An illegal money changer exchanges Myanmar kyat bank notes into US dollars

An illegal money changer exchanges Myanmar kyat bank notes into US dollars in a back alley of the country's main city and former capital Yangon. (Photo: Soe Than Win, AFP)

The Curious Case of the Benjamin Franklins in Myanmar: A Deeper Understanding of the Meaning of Money?


The desire for clean and unmarked US dollar bills in Myanmar provides some food for thought as to the function of money.

One of the more memorable oddities that once confronted the visitor to Myanmar was the strict scrutiny applied upon presentation of US dollar bills. Although the object of desire in hotels, shops, restaurants and just about everywhere else, nevertheless not all greenbacks were equally welcome. The highly sought-after bills constitute the world’s reserve currency, the unit of account for international trade and investment and the manifestation of Washington’s global money power. Yet, in Myanmar, the physical appearance of a US bill mattered. Fail the beauty test and a bill might be rejected outright, or at the very least be assigned a lower exchange rate.

Acceptable US dollar bills had to meet certain criteria: They had to be clean. No marks, no scuffing, and certainly no stamp or ink marks. They had to be crisp. Preferably unfolded, no creases, categorically no tears. The $100 Benjamin Franklins were (and still are) the most prized. Newer (and more colourful) the better.

Then there was the serial number. Some numbers auspicious, some otherwise, some seemingly indicative of criminal enterprise. For a long time bills with a serial number beginning with the letters “CB” were especially unwelcome. After all, what could CB stand for but counterfeit bill?

Making the issue all the more curious was that such attention to physical attractiveness did not pertain in the slightest to Myanmar’s own currency, the kyat. Kyat notes were accepted in any old state. Indeed, the more tattered, worn, stained and inscribed upon, the more they seemed to circulate. What was going on?

As a monetary economist and historian, I fancied the answer was simple, and consistent with traditional theories of monetary value that assigned to money three functions: a means of exchange; a store of value, and a unit of account. The first two seemed especially relevant in solving the puzzle. Simply, the kyat was not regarded as a store of value (who would save in it, given Myanmar’s long history of monetary instability and high inflation?). It was enough to conduct the ordinary business of life, but it was not an instrument to protect one’s family, nor to take a punt on the future. Accordingly, it didn’t really matter what it looked, felt or smelt like. Consistent with Gresham’s law that bad money drives out good, kyats were quickly spent back into circulation anyway.

But the US dollar? Now there was a store of value. Inviolable against the superstitious actions of Myanmar’s military leaders, the dollar was solid. A comfort now and later. A ticket to something and somewhere better. Such a talisman had to look the part. A dollar’s physicality, durability, obvious quality, was part of its strength. 

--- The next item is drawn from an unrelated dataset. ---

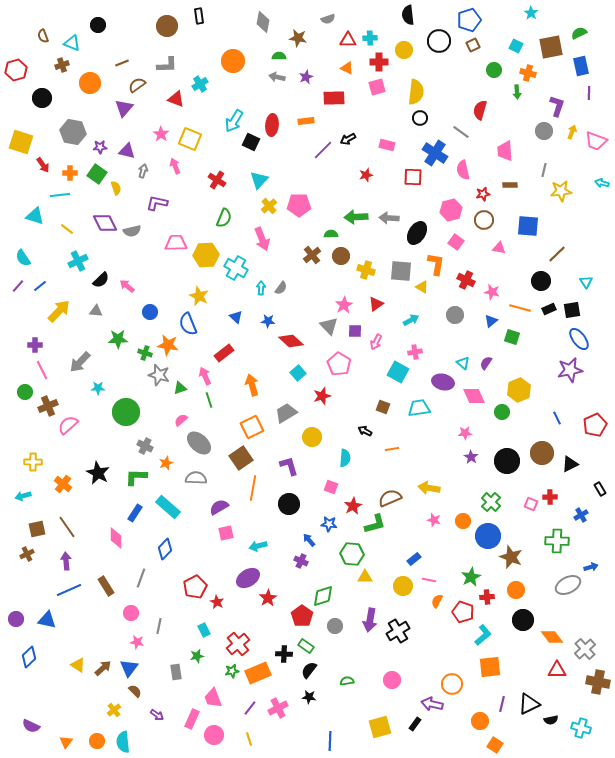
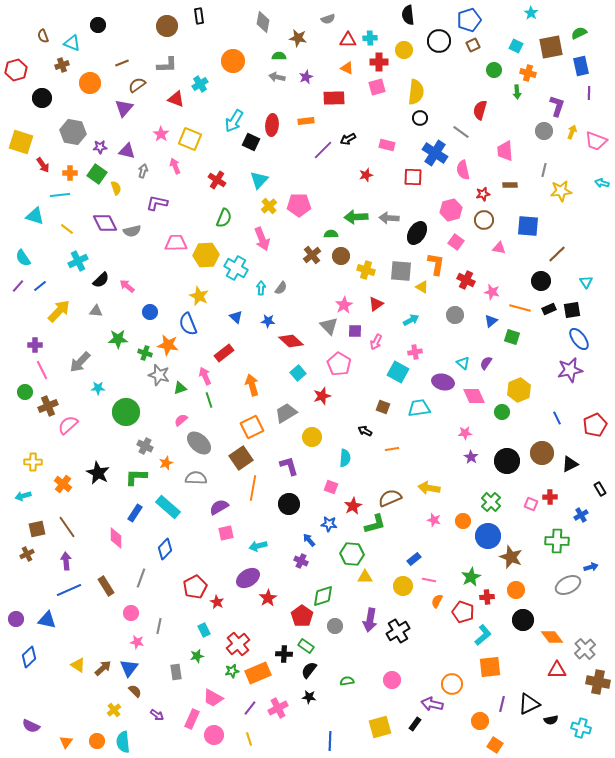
pink trapezoid at (213, 698): rotated 40 degrees counterclockwise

Money is different now. Money today is overwhelmingly not in any tangible form. Bits and bytes in the ether, we understand that monetary value is determined simply by degrees of trust.

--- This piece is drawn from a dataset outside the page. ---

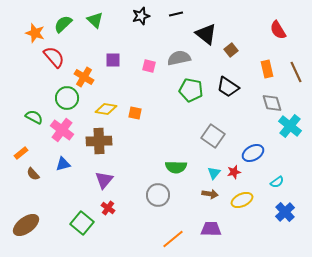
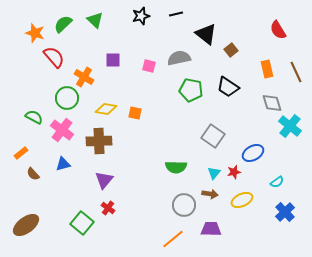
gray circle at (158, 195): moved 26 px right, 10 px down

For a long time, this was explanation enough. More recently, however, I have had second thoughts. Money is different now. Money today is overwhelmingly not in any tangible form. Bits and bytes in the ether, we understand that monetary value is determined simply by degrees of trust. Of course, in truth it was always thus – but now we are allowed to acknowledge this reality. Money is a social construction, an economy’s “operating system”, whatever the physical form it takes.

So what does all this have to do with the desire for clean US dollar bills in Myanmar, and the historical indifference to the appearance of the kyat? Without rejecting the original thesis, I would now stress more the promise element of currencies. Good “for all debts”, the US dollar was (and is) a vehicle to get things done, and as the basis for much social organisation (almost as much outside the US as within its borders). In Myanmar, where decades of military rule instilled a system in which resources were allocated less by market relations than by arbitrary command, the kyat failed to effectively perform its full function as a currency. Soon, it came not to look like one.

In the future?

As in most countries since the Covid-19 pandemic, digital and mobile money has taken off mightily in Myanmar, and all to a good end, in the view of this author. However, in Myanmar as elsewhere, so far this digital revolution in financial services remains largely confined to the role of money as a means of exchange, rather than a store of value (let alone a unit of account – who measures the value of a car in Bitcoins?). Cryptocurrencies have made inroads, but mostly this is at the speculative fringe and their volatility and lack of widespread acceptance undermines them in doing as money does. Meanwhile, efforts to create digital sovereign currencies, including China’s recent experiments, seem more about social surveillance than anything else.

Currency as coined liberty – the demand for uncompromised, offline, representation of monetary value – is not dead yet. But keep ‘em clean, unfolded, and watch those serial numbers.